Segment Start: Data under study

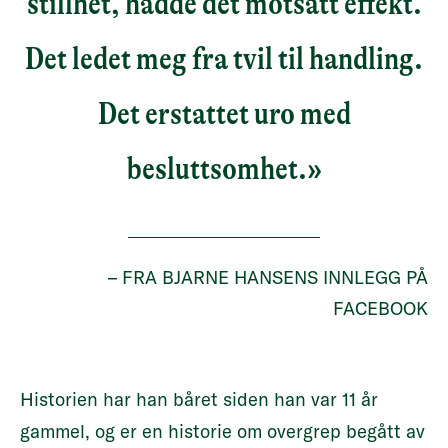
stillhet, hadde det motsatt effekt.
Det ledet meg fra tvil til handling.
Det erstattet uro med
besluttsomhet.»
– FRA BJARNE HANSENS INNLEGG PÅ
FACEBOOK
Historien har han båret siden han var 11 år
gammel, og er en historie om overgrep begått av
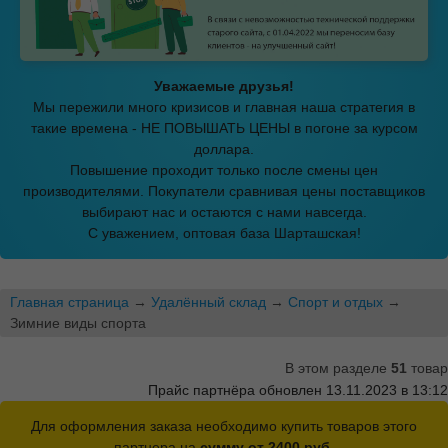
Уважаемые друзья!
Мы пережили много кризисов и главная наша стратегия в
такие времена - НЕ ПОВЫШАТЬ ЦЕНЫ в погоне за курсом
доллара.
Повышение проходит только после смены цен
производителями. Покупатели сравнивая цены поставщиков
выбирают нас и остаются с нами навсегда.
С уважением, оптовая база Шарташская!
Главная страница
→
Удалённый склад
→
Спорт и отдых
→
Зимние виды спорта
В этом разделе
51
товар
Прайс партнёра обновлен 13.11.2023 в 13:12
Для оформления заказа необходимо купить товаров этого
партнера на
сумму от 2400 руб.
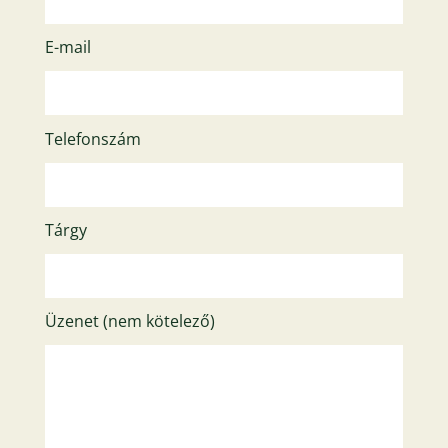
E-mail
Telefonszám
Tárgy
Üzenet (nem kötelező)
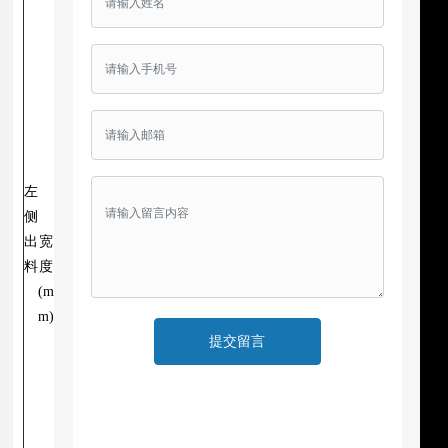
左
侧
出
宽
料
度
(m
m)
提交留言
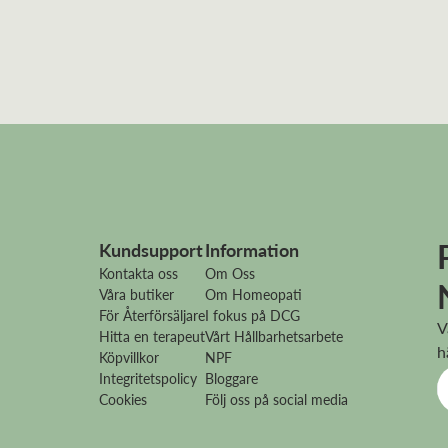
Kundsupport
Information
Kontakta oss
Om Oss
Våra butiker
Om Homeopati
För Återförsäljare
I fokus på DCG
V
Hitta en terapeut
Vårt Hållbarhetsarbete
h
Köpvillkor
NPF
Integritetspolicy
Bloggare
Cookies
Följ oss på social media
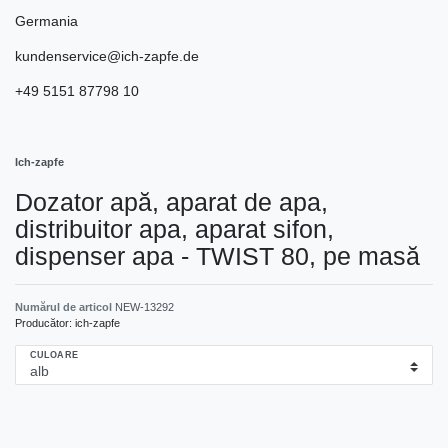
Germania
kundenservice@ich-zapfe.de
+49 5151 87798 10
Ich-zapfe
Dozator apă, aparat de apa,
distribuitor apa, aparat sifon,
dispenser apa - TWIST 80, pe masă
Numărul de articol
NEW-13292
Producător:
ich-zapfe
CULOARE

Segment End: Data under study

Requirement
Pictures stay out of the copy; please restate every record above exactly.

Response box
stillhet, hadde det motsatt effekt.
Det ledet meg fra tvil til handling.
Det erstattet uro med
besluttsomhet.»
– FRA BJARNE HANSENS INNLEGG PÅ
FACEBOOK
Historien har han båret siden han var 11 år
gammel, og er en historie om overgrep begått av
Уважаемые друзья!
Мы пережили много кризисов и главная наша стратегия в
такие времена - НЕ ПОВЫШАТЬ ЦЕНЫ в погоне за курсом
доллара.
Повышение проходит только после смены цен
производителями. Покупатели сравнивая цены поставщиков
выбирают нас и остаются с нами навсегда.
С уважением, оптовая база Шарташская!
Главная страница
→
Удалённый склад
→
Спорт и отдых
→
Зимние виды спорта
В этом разделе
51
товар
Прайс партнёра обновлен 13.11.2023 в 13:12
Для оформления заказа необходимо купить товаров этого
партнера на
сумму от 2400 руб.
E-mail
Telefonszám
Tárgy
Üzenet (nem kötelező)
左
侧
出
宽
料
度
(m
m)
提交留言
Kundsupport
Information
Kontakta oss
Om Oss
Våra butiker
Om Homeopati
För Återförsäljare
I fokus på DCG
V
Hitta en terapeut
Vårt Hållbarhetsarbete
h
Köpvillkor
NPF
Integritetspolicy
Bloggare
Cookies
Följ oss på social media
Germania
kundenservice@ich-zapfe.de
+49 5151 87798 10
Ich-zapfe
Dozator apă, aparat de apa,
distribuitor apa, aparat sifon,
dispenser apa - TWIST 80, pe masă
Numărul de articol
NEW-13292
Producător:
ich-zapfe
CULOARE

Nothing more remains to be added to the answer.